Saved entries
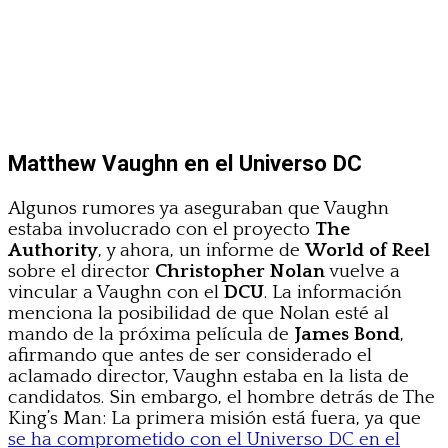
Matthew Vaughn en el Universo DC
Algunos rumores ya aseguraban que Vaughn
estaba involucrado con el proyecto
The
Authority
, y ahora, un informe de
World of Reel
sobre el director
Christopher Nolan
vuelve a
vincular a Vaughn con el
DCU
. La información
menciona la posibilidad de que Nolan esté al
mando de la próxima película de
James Bond
,
afirmando que antes de ser considerado el
aclamado director, Vaughn estaba en la lista de
candidatos. Sin embargo, el hombre detrás de The
King’s Man: La primera misión está fuera, ya que
se ha comprometido con el Universo DC en el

● **PROBLEM TO SOLVE**
The lines to show are those in the data above that include "director".

● **SOLUTION TO THE PROBLEM**
sobre el director
aclamado director, Vaughn estaba en la lista de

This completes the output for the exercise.